Firstly, I’m relieved as an American that a serious and dogged prosecutor deemed it impossible to prove beyond a reasonable doubt that the president of the United States had knowingly conspired with a foreign government to undermine the integrity of the 2016 presidential election. It’s not exactly a high bar, I know, but we have been failing to reach the lowest bars lately, so count me a happy person. I’m glad, simply, that the worst doesn’t appear to be true. I prefer my presidents not to be traitors.
Second, we were able to hold an independent inquiry into a serious question of electoral malfeasance and see it to a conclusion, without Mueller being fired, or the inquiry blocked, or stymied. When push came to shove, the Congress protected Mueller, despite an avalanche of abuse and propaganda directed toward him. And the president didn’t fire him, which, let’s be honest, we were all fearing he would. We ducked that particular constitutional crisis.

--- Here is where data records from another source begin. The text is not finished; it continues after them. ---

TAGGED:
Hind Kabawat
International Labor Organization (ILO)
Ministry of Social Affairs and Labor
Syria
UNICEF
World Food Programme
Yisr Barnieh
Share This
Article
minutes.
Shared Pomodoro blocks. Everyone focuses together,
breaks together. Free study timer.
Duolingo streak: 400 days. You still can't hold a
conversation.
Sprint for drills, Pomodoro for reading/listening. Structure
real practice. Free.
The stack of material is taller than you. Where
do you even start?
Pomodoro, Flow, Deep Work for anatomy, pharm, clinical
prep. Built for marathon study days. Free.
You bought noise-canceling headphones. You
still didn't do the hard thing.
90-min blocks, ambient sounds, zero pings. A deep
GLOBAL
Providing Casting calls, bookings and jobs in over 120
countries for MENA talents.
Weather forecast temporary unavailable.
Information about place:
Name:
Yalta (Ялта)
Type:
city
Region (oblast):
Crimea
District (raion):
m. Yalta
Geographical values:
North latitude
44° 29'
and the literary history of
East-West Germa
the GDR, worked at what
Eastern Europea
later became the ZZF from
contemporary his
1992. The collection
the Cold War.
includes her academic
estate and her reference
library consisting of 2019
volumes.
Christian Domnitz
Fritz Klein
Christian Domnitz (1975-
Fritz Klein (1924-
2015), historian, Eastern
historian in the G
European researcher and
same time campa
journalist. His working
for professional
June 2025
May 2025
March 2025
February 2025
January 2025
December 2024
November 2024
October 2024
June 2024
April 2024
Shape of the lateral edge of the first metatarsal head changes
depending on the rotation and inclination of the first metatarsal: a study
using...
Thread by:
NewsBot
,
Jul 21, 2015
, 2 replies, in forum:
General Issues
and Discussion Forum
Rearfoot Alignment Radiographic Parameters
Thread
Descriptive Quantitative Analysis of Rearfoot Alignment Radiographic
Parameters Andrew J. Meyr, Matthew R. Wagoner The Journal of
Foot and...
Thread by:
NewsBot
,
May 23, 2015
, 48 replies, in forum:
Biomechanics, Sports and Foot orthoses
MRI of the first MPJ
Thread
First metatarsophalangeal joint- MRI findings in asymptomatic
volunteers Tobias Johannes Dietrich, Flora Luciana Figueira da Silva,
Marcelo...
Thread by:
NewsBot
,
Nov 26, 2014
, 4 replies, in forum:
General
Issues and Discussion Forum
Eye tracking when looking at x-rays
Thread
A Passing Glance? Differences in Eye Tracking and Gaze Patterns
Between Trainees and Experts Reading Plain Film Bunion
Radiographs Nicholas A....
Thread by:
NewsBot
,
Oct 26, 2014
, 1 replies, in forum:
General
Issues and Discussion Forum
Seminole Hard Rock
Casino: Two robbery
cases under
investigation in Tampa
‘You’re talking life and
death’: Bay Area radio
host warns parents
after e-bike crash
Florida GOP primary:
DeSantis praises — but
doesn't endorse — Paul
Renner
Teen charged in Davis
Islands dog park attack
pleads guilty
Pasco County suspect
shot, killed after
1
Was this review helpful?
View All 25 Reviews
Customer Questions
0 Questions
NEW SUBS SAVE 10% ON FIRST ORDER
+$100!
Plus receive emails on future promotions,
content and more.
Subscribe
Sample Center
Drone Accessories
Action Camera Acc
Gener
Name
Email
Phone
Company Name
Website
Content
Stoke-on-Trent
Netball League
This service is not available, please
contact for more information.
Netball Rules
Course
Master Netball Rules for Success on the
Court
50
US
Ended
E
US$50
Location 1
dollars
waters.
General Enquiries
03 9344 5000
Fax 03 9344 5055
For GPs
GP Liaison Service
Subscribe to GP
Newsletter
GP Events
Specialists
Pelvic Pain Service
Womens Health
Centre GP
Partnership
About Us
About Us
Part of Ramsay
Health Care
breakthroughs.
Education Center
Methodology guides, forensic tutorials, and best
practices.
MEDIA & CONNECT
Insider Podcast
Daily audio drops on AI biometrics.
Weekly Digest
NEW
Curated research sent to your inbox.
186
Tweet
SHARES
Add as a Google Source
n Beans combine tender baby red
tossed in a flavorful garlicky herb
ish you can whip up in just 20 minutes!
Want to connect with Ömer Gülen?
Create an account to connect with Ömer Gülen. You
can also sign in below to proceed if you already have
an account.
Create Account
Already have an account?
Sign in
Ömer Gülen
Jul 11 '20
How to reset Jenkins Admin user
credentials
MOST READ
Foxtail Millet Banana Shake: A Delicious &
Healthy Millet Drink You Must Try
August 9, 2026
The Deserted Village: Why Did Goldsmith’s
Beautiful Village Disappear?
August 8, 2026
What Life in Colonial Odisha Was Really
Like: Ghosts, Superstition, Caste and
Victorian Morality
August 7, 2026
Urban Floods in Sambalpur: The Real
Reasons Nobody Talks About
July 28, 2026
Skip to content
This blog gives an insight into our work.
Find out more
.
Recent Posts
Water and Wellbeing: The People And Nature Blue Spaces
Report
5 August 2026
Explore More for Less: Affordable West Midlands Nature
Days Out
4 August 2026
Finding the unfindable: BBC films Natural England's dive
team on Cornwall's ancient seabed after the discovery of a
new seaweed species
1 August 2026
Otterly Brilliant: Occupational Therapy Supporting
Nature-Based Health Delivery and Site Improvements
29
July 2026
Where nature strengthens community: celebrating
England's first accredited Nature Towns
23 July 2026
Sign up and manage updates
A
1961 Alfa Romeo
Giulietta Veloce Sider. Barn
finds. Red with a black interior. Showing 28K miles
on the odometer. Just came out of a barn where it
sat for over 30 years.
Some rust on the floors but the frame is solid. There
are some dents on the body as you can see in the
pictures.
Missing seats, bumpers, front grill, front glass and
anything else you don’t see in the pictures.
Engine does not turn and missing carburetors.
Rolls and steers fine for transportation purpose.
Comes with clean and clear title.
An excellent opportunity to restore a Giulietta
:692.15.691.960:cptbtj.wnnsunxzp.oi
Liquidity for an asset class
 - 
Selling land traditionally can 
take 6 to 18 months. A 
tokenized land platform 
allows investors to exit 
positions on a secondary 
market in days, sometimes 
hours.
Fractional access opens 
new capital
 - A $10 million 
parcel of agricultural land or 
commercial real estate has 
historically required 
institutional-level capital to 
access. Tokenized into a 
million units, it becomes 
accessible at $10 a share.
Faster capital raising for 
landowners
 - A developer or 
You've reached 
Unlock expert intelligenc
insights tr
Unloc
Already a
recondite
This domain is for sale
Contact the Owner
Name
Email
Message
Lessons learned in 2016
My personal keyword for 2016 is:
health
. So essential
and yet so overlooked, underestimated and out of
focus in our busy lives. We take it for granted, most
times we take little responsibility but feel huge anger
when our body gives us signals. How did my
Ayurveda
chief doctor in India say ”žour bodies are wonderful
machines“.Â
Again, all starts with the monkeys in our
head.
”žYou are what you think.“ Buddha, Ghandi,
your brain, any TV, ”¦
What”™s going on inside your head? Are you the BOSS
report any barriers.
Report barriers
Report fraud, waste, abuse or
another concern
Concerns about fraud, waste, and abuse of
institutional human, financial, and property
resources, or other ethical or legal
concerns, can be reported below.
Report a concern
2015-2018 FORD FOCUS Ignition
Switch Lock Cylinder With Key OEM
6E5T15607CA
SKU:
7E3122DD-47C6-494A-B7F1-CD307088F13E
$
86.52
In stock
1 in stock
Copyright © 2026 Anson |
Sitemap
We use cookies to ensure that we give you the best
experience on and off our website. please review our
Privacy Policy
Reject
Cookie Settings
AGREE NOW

More to the point, in what was an inevitably fraught political moment, Robert Mueller conducted himself impeccably. How thrilling to hear absolutely nothing from him. I don’t even know what his voice sounds like. The lack of leaks or grandstanding; the efficiency and obvious rigor of the process; the resistance to becoming the Resistance: Mueller single-handedly showed that the norms of liberal democracy and the rule of law can be upheld even as most of the political actors, especially the president, have been behaving like bit players in a banana republic.